Highcross Leicester is a shopping centre in Leicester, England. It was opened as The Shires in 1991 to supplement the Haymarket Shopping Centre, also since re-developed. It was built on a central location within the city centre on Eastgates and High Street. Frontages of buildings that were demolished were retained and new external construction was in a 'neo-Victorian' vernacular. An extension opened in 1994, with a frontage on to Church Gate. A further large extension opened in 2008, when the entire centre was renamed Highcross Leicester.
Highcross Leicester contains over 100 shops, with a range of both large and smaller units, including branches of the department stores John Lewis & Partners.
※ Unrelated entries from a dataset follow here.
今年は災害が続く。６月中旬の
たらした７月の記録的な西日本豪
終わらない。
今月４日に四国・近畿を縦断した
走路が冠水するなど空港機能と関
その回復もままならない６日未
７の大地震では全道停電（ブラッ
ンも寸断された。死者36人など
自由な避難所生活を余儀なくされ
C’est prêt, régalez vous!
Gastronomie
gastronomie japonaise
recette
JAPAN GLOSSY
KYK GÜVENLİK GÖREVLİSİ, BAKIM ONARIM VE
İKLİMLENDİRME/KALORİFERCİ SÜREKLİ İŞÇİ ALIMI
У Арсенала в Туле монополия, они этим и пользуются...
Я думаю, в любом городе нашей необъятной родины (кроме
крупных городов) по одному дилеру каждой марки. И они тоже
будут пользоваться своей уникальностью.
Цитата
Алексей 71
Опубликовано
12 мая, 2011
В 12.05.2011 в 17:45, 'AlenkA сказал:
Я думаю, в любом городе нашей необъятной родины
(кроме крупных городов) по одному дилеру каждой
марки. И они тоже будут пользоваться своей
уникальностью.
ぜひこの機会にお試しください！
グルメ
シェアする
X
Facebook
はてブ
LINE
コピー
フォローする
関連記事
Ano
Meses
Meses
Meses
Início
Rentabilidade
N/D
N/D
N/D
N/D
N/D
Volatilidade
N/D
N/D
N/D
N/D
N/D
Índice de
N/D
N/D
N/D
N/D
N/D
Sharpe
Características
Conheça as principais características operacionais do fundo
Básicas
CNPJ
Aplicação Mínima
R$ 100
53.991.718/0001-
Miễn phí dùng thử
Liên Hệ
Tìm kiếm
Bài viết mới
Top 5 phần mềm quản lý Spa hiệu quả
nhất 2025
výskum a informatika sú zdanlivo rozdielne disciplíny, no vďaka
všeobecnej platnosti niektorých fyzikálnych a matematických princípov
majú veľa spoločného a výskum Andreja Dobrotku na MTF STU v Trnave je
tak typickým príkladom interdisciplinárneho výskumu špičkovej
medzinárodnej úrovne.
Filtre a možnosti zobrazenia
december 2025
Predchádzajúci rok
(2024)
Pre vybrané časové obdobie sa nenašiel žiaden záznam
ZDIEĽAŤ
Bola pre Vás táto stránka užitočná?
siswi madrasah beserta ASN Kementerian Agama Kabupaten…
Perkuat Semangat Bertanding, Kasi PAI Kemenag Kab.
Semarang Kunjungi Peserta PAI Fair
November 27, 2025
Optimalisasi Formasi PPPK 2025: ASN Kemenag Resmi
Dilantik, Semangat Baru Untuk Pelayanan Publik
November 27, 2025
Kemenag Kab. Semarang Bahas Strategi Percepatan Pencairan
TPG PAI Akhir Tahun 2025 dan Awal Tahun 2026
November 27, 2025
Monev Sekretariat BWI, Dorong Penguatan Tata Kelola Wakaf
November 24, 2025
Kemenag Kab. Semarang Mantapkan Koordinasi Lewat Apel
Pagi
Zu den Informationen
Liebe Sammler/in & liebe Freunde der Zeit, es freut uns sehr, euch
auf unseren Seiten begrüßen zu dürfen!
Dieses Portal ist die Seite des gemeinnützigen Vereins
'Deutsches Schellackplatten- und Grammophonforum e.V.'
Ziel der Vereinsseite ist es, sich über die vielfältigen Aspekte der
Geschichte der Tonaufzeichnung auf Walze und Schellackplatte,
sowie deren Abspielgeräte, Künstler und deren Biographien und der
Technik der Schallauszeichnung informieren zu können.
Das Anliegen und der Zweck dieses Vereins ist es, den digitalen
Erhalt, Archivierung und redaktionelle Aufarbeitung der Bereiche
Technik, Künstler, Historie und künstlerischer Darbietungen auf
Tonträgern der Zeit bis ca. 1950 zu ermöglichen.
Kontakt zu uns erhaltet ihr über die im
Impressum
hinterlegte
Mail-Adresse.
There are also 40 restaurants and cafés, a Showcase Cinema de Lux and two large car parks.

==The Shires becomes Highcross Leicester==
The most recent extension, known as Shires West during the planning and early construction phases, doubles the retail space available. This extension lies between the former Shires and the inner ring-road. It includes a John Lewis department store and a Cinema de Lux, the only multiplex cinema in the city centre. There are also two new public squares, residential apartments, a bus interchange and a further 2000-space car park on the opposite side of the ring road, linked by a glass footbridge, which replaces one of the earlier Shires car parks that was demolished to make way for the new extension. Other new tenants include designer fashion brands G-star, Lacoste, Hugo Boss and Zara, and there is also an Apple Store . Thirteen new restaurants and cafés signed up to open in the new centre.

The extension makes Highcross Leicester the largest shopping centre in the East Midlands.

The Showcase Cinema de Lux and John Lewis parts of the centre mark the UK début of architecture firm Foreign Office Architects. The cinema is covered in a slightly buckled, stainless steel cladding, while the department store features two layers of glass, each with a swirling fabric design from John Lewis's archives, allowing light in and a view out, but obscuring the interior from the outside. The use of a fabric pattern recognises Leicester's past as a textile-producing city.

An open day was held on Sunday, 1 June 2008 to show the people around the new development. More than a thousand people attended. The newly extended and refurbished shopping centre opened to the public on 4 September 2008 with over 125,000 visitors and over a million visitors in its first two weeks. The new extension cost £350 million to construct and has been the largest regeneration project in the city for many years.

===Naming controversies===
On 14 July 2006, it was announced that the entire centre would be renamed the Highcross Quarter, relating to a Highcross that used to stand in what is now Highcross Street.
This received a mixed reaction, with criticism directed in particular at the use of the word "quarter" as opposed to "centre".

On 19 July 2007, the principal owners of the development, Hammerson, announced that they had decided to change the new name for the centre to Highcross Leicester.

On 23 July 2007, the Leicester Mercury reported that the latest name change had been the result of a year-long dispute

with a local coven of witches, who pointed out that "High Cross Quarter" is the name of a high point or major sabbat in the wiccan calendar, and registered five

internet domain names relating to the name. Hammerson refused to comment on the dispute, and claimed that the name change was to "give it a stronger identity for customers and raise the profile not only of the development but also the city."

The Daily Telegraph reported on 25 July 2007 that the Highcross Leicester developers had their offer to buy the domain names rejected.

Despite Hammerson saying they were no longer interested in the highcrossquarter domain names for the renamed Highcross Leicester development as the name had now "evolved", the Telegraph reported that Hammerson had escalated the matter all the way to the World Intellectual Property Organization (WIPO) in Geneva where it was seeking a ruling on ownership of the highcrossquarter.com domain name. On 30 August 2007, the WIPO ruled against Hammerson's complaint.